A first-generation cephalosporin antibiotic is given intravenously within 1 hour of surgery. If the patient has been in the ICU for a prolonged period of time, or has a positive screen for methicillin-resistant Staphylococcus aureus, vancomycin is preferred.
Patient Positioning, Prep and Drape, Imaging
The reduction obtained with traction prior to surgery can usually be obtained intraoperatively. Adjustments can be implemented under fluoroscopic control with a traction table and positioning tools.
The patient is positioned supine on a radiolucent flat-top table in traction through a distal femoral pin on the affected side (Fig. 40.4A). The patient is positioned with the injured side close to the edge of the table to facilitate drill, guidewire, and screw placement from slightly posterior to anterior. A bump is placed beneath the ipsilateral lower thorax and flank to improve the trajectory for the screws placement in the supine patient. The hip is slightly flexed, and the leg is supported with a sling. The uninjured side is attached to the table in a boot that allows the leg to remain in full extension (Fig. 40.4B). Lifting the foot off the table allows the knee to go into slight hyperextension, functioning as a countertraction post. The contralateral extremity must be rigid to allow for adjustments to the reduction without displacing the patient when traction is applied. We routinely use bilateral sequential compression devices during the procedure. A lateral padded positioner is secured to the table just below the axilla on the injured side (Fig. 40.4C). This prevents the chest and torso from moving when traction is applied. If this proximal lateral pad is not utilized, then traction on the affected side will not reduce the pelvis distally but instead will rotate it around the intact, contralateral hip joint and pull the patient’s torso toward the affected side of the table.

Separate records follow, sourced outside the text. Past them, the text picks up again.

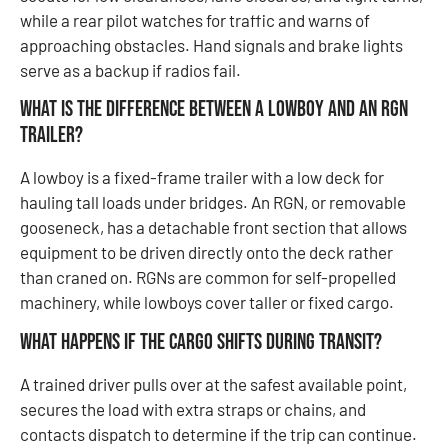
while a rear pilot watches for traffic and warns of
approaching obstacles. Hand signals and brake lights
serve as a backup if radios fail.
What is the difference between a lowboy and an RGN
trailer?
A lowboy is a fixed-frame trailer with a low deck for
hauling tall loads under bridges. An RGN, or removable
gooseneck, has a detachable front section that allows
equipment to be driven directly onto the deck rather
than craned on. RGNs are common for self-propelled
machinery, while lowboys cover taller or fixed cargo.
What happens if the cargo shifts during transit?
A trained driver pulls over at the safest available point,
secures the load with extra straps or chains, and
contacts dispatch to determine if the trip can continue.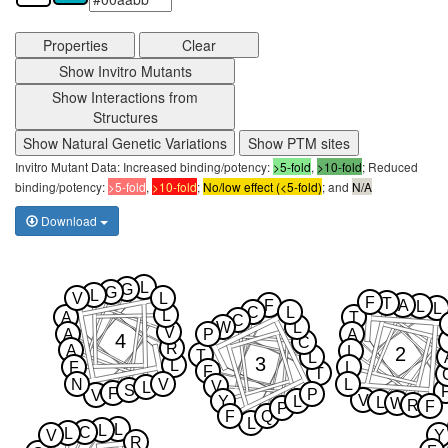
Properties
Clear
Show Invitro Mutants
Show Interactions from
Structures
Show Natural Genetic Variations
Show PTM sites
Invitro Mutant Data: Increased binding/potency:
>5-fold
,
>10-fold
; Reduced
binding/potency:
>5-fold
,
>10-fold
;
No/low effect (<5-fold)
; and
N/A
Download
L
G
G
L
V
L
F
T
F
A
L
L
C
L
L
A
T
C
W
L
V
A
P
A
4
C
R
A
2
L
T
L
3
L
F
L
F
T
N
V
L
V
L
S
F
P
V
V
Y
L
L
W
R
F
P
F
Q
L
L
L
C
L
V
Y
R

The C-arm is brought in from the noninjured side, opposite the surgeon. The monitor is placed at the foot of the bed so that both the surgeon and the x-ray technologist can view the images. The C-arm is positioned over the pelvis with its base perpendicular to the operating room table. The height of the table, the position of the C-arm base, and the degree of the cephalad and caudad tilt needed for perfect inlet and outlet images are determined and recorded prior to prepping and draping. Additionally, the surgeon should note if the pelvis is rotated to one side by the position of the spinous processes of the lumbar spine as seen on fluoroscopy. This should be corrected to an AP plane to ensure perfect intraoperative imaging, which is necessary to obtain perfect inlet and outlet images to evaluate the reduction and to safely place screws.
Once perfect images are obtained, the reduction is evaluated. When necessary, additional traction is applied using the fine adjustment function of the traction arm (Fig. 40.5A). A very precise reduction can usually be obtained and visualized using this controlled traction setup (Fig. 40.5B). Since the acetabulum is an anterior structure and the hip is flexed, when traction is applied to the femur, the injured hemipelvis will extend and translate distally. The force from the traction will move the hemipelvis, but the remainder of the patient does not move. The pad on the chest prevents the torso from translating laterally, toward the side of the traction; the uninjured leg cannot translate distally as it is locked in an extended position and acts as a post to pull against (Fig. 40.6A-D).